If this project had been revealed at the outset, rest assured the inquiry panel would have strongly recommended that some of the $12m recently approved by HDC for water upgrades be invested in a secure new source for Havelock North and drilling could have begun. Instead the council has stalled.
In 1998 Havelock North experienced a campylobacter outbreak which made 80 people ill. Bore 2 was the likely cause of that contamination according to the investigator, Stu Clark.
At the recent inquiry it was claimed there had been a "loss of institutional knowledge" of the 1998 event: according to the mayor "no one who is here today was in council then".
But Project 202091 was in fact a direct response to what was learned from Mr Clark's investigations in 1998. By 2008 staff within the council realised they finally had to move from Brookvale. Was it more a case of "institutional forgetting" by some in management?
The knowledge was there in the council but it is apparent that not only was it "overlooked", it was also strenuously denied in statements to the inquiry and in the answers to questions subsequently asked by Guardians of the Aquifer.
HDC was given 10 years to move away from Brookvale but it seems that the council never had any intention of complying with the conditions of the 2008 consent.
As recently as 2015 the council drilled an exploratory well in the Brookvale aquifer. It never went ahead because the water was too "hard". And now cynics would suggest that the $800,000 treatment plant for Bore 3 (contaminated in October 2015) means the council has a lot invested in staying on at Brookvale after their current consent expires on May 18 2018.
The council's intentions are evident in the Action Plan of the Water Safety Joint Working Group meeting on 16 February 2017, which states "Both BV2 & 3 would need to be reconsented before May 2018. Therefore it will be important that HDC begin discussions ASAP with HBRC to ensure a robust reconsenting process."

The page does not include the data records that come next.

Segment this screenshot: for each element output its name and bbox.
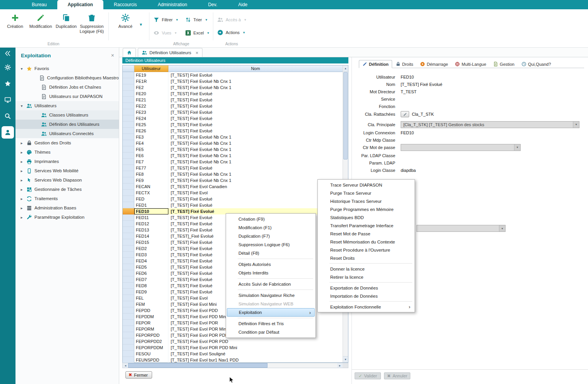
dropdown-caret-icon[interactable]: ▾: [206, 18, 207, 22]
submenu-item[interactable]: Purge Programmes en Mémoire: [319, 205, 414, 213]
row-selector[interactable]: [123, 252, 134, 258]
table-row[interactable]: FE77 [T_TEST] Fixé Evolué: [123, 165, 348, 171]
ribbon-button[interactable]: Suppression Logique (F6): [79, 11, 105, 34]
fermer-button[interactable]: ✖ Fermer: [125, 371, 152, 379]
table-row[interactable]: FE24 [T_TEST] Fixé Evolué: [123, 115, 348, 122]
row-selector[interactable]: [123, 314, 134, 320]
row-selector[interactable]: [123, 264, 134, 270]
nom-field[interactable]: [T_TEST] Fixé Evolué: [401, 82, 442, 87]
row-selector[interactable]: [123, 134, 134, 140]
table-row[interactable]: FE7 [T_TEST] Fixé Evolué Nb Cnx 1: [123, 159, 348, 165]
submenu-item[interactable]: Transfert Parametrage Interface: [319, 221, 414, 230]
tab-close-icon[interactable]: ×: [195, 50, 199, 56]
sidebar-item[interactable]: Paramétrage Exploitation: [15, 213, 119, 222]
table-row[interactable]: FE26 [T_TEST] Fixé Evolué: [123, 128, 348, 134]
sidebar-item[interactable]: Utilisateurs: [15, 101, 119, 110]
context-menu-item[interactable]: Objets Interdits: [227, 269, 315, 277]
table-row[interactable]: FEUNSPDD [T_TEST] Fixé Evol bur1 Nav1 PD…: [123, 357, 348, 363]
ribbon-button[interactable]: Modification: [28, 11, 53, 34]
context-menu-item[interactable]: Accès Suivi de Fabrication: [227, 280, 315, 288]
tree-expander-icon[interactable]: [19, 206, 24, 210]
scroll-left-icon[interactable]: ◄: [123, 363, 128, 368]
trier-button[interactable]: Trier▾: [185, 15, 209, 24]
selector-column-header[interactable]: [123, 65, 134, 72]
row-selector[interactable]: [123, 97, 134, 103]
submenu-item[interactable]: Retirer la licence: [319, 273, 414, 281]
login-connexion-field[interactable]: FED10: [401, 130, 414, 135]
context-menu-item[interactable]: Simulation Navigateur Riche: [227, 291, 315, 300]
table-row[interactable]: FESOU [T_TEST] Fixé Evol Souligné: [123, 351, 348, 357]
vertical-scrollbar-thumb[interactable]: [343, 72, 348, 159]
table-row[interactable]: FE3 [T_TEST] Fixé Evolué Nb Cnx 1: [123, 134, 348, 140]
tab-definition-utilisateurs[interactable]: Définition Utilisateurs ×: [138, 48, 202, 57]
submenu-item[interactable]: Importation de Données: [319, 292, 414, 300]
detail-tab[interactable]: Définition: [359, 60, 392, 68]
row-selector[interactable]: [123, 326, 134, 332]
row-selector[interactable]: [123, 270, 134, 276]
row-selector[interactable]: [123, 357, 134, 363]
table-row[interactable]: FE23 [T_TEST] Fixé Evolué: [123, 109, 348, 115]
submenu-item[interactable]: Purge Trace Serveur: [319, 189, 414, 197]
table-row[interactable]: FE6 [T_TEST] Fixé Evolué Nb Cnx 1: [123, 153, 348, 159]
tree-expander-icon[interactable]: [19, 150, 24, 154]
row-selector[interactable]: [123, 351, 134, 357]
row-selector[interactable]: [123, 177, 134, 183]
detail-tab[interactable]: Droits: [392, 60, 417, 68]
tree-expander-icon[interactable]: [19, 159, 24, 164]
row-selector[interactable]: [123, 196, 134, 202]
horizontal-scrollbar-thumb[interactable]: [128, 363, 267, 368]
chevron-down-icon[interactable]: ▾: [499, 225, 505, 231]
tree-expander-icon[interactable]: [19, 178, 24, 182]
table-row[interactable]: FE19 [T_TEST] Fixé Evolué: [123, 72, 348, 78]
row-selector[interactable]: [123, 109, 134, 115]
row-selector[interactable]: [123, 320, 134, 326]
ribbon-button[interactable]: Création: [2, 11, 28, 34]
row-selector[interactable]: [123, 165, 134, 171]
row-selector[interactable]: [123, 146, 134, 153]
login-classe-field[interactable]: diapdba: [401, 168, 416, 173]
sidebar-item[interactable]: Utilisateurs Connectés: [15, 129, 119, 138]
column-header-utilisateur[interactable]: Utilisateur: [134, 65, 168, 72]
chevron-down-icon[interactable]: ▾: [514, 144, 520, 151]
table-row[interactable]: FECTX [T_TEST] Fixé Evol: [123, 190, 348, 196]
table-row[interactable]: FEPORPDD2 [T_TEST] Fixé Evol POR PDD: [123, 338, 348, 345]
desktop-strip-button[interactable]: [0, 92, 15, 108]
table-row[interactable]: FED1 [T_TEST] Fixé Evolué: [123, 202, 348, 208]
submenu-item[interactable]: Historique Traces Serveur: [319, 197, 414, 205]
table-row[interactable]: FE22 [T_TEST] Fixé Evolué: [123, 103, 348, 109]
row-selector[interactable]: [123, 295, 134, 301]
detail-tab[interactable]: Gestion: [490, 60, 518, 68]
row-selector[interactable]: [123, 91, 134, 97]
context-menu-item[interactable]: Duplication (F7): [227, 232, 315, 240]
submenu-item[interactable]: Trace Serveur DIAPASON: [319, 181, 414, 189]
row-selector[interactable]: [123, 289, 134, 295]
detail-extra-select[interactable]: ▾: [417, 225, 506, 232]
row-selector[interactable]: [123, 159, 134, 165]
sidebar-item[interactable]: Gestionnaire de Tâches: [15, 185, 119, 194]
sidebar-item[interactable]: Configuration Bibliothèques Maestro: [15, 73, 119, 82]
tree-expander-icon[interactable]: [19, 104, 24, 108]
sidebar-item[interactable]: Utilisateurs sur DIAPASON: [15, 92, 119, 101]
row-selector[interactable]: [123, 78, 134, 84]
tree-expander-icon[interactable]: [19, 141, 24, 145]
table-row[interactable]: FE4 [T_TEST] Fixé Evolué Nb Cnx 1: [123, 140, 348, 146]
tree-expander-icon[interactable]: [19, 187, 24, 192]
users-strip-button[interactable]: [2, 126, 14, 139]
row-selector[interactable]: [123, 153, 134, 159]
submenu-item[interactable]: Reset Droits: [319, 254, 414, 262]
context-menu-item[interactable]: Exploitation: [227, 308, 315, 317]
home-tab[interactable]: [123, 48, 136, 57]
actions-button[interactable]: Actions▾: [217, 28, 246, 37]
row-selector[interactable]: [123, 283, 134, 289]
tree-expander-icon[interactable]: [19, 197, 24, 201]
row-selector[interactable]: [123, 103, 134, 109]
row-selector[interactable]: [123, 276, 134, 283]
submenu-item[interactable]: Reset Procédure à l'Ouverture: [319, 246, 414, 254]
menu-tab[interactable]: Raccourcis: [103, 0, 147, 9]
sidebar-item[interactable]: Favoris: [15, 64, 119, 73]
scroll-up-icon[interactable]: ▲: [343, 65, 348, 72]
cla-rattachees-edit-button[interactable]: [401, 111, 409, 117]
sidebar-item[interactable]: Imprimantes: [15, 157, 119, 166]
context-menu-item[interactable]: Création (F9): [227, 215, 315, 223]
row-selector[interactable]: [123, 332, 134, 338]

The proposal to continue to take drinking water from an insecure non-artesian groundwater source at Brookvale Rd is highly risky. Unfortunately it appears that the highly risky proposal of Hastings District Council has been given the stamp of approval by all members of the Joint Working Group.
Not only that: Hastings District Council's plans seem to be driving the direction of the Joint Working Group and we could end up with mandatory chlorination across the whole of Hawke's Bay as a result.
We have serious doubts that Hastings District Council is qualified to be leading the region on the issue of safe drinking water.
As part of our submission to the inquiry panel, we have recommended that the current Joint Working Group be replaced by a completely new regional body to provide governance of our drinking water supplies on the Heretaunga Plains. It should be chaired by an independent, professional water engineer, not a retired politician as at present. We need a chairperson who understands the difference between confined and unconfined aquifers and the significance of loss of artesian pressure.
It is time to face facts. "Not everything that is faced can be changed. But nothing can be changed until it is faced." James Baldwin, writer and Civil Rights activist.
Pauline Doyle & Ken Keys are spokespersons for Guardians of the Aquifer.